### DIRECTIONS FOR THIS TASK:
Repeat the entries without change, omitting the pictures.

··· RECORD EXCERPTS ···

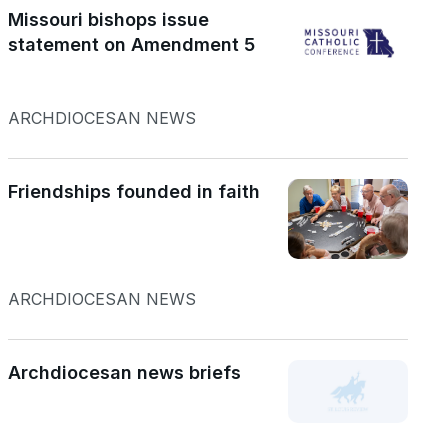
Missouri bishops issue
statement on Amendment 5
ARCHDIOCESAN NEWS
Friendships founded in faith
ARCHDIOCESAN NEWS
Archdiocesan news briefs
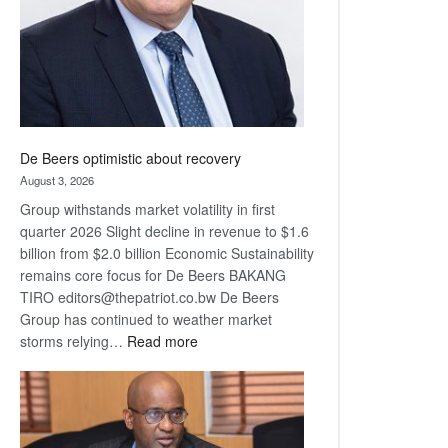
De Beers optimistic about recovery
August 3, 2026
Group withstands market volatility in first
quarter 2026 Slight decline in revenue to $1.6
billion from $2.0 billion Economic Sustainability
remains core focus for De Beers BAKANG
TIRO editors@thepatriot.co.bw De Beers
Group has continued to weather market
:
storms relying…
Read more
De
Beers
optimistic
about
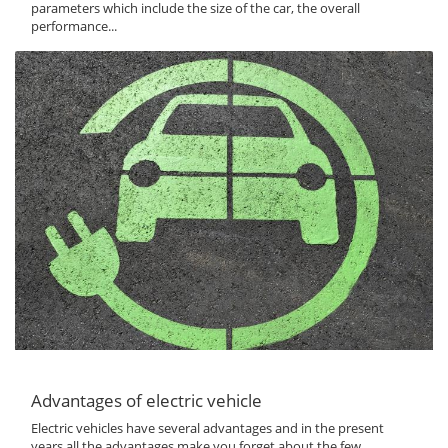
parameters which include the size of the car, the overall
performance...
Advantages of electric vehicle
Electric vehicles have several advantages and in the present
years all the advantages make you forget about the few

···

### SOLUTION FOR THIS TASK:
Missouri bishops issue
statement on Amendment 5
ARCHDIOCESAN NEWS
Friendships founded in faith
ARCHDIOCESAN NEWS
Archdiocesan news briefs
De Beers optimistic about recovery
August 3, 2026
Group withstands market volatility in first
quarter 2026 Slight decline in revenue to $1.6
billion from $2.0 billion Economic Sustainability
remains core focus for De Beers BAKANG
TIRO editors@thepatriot.co.bw De Beers
Group has continued to weather market
:
storms relying…
Read more
De
Beers
optimistic
about
parameters which include the size of the car, the overall
performance...
Advantages of electric vehicle
Electric vehicles have several advantages and in the present
years all the advantages make you forget about the few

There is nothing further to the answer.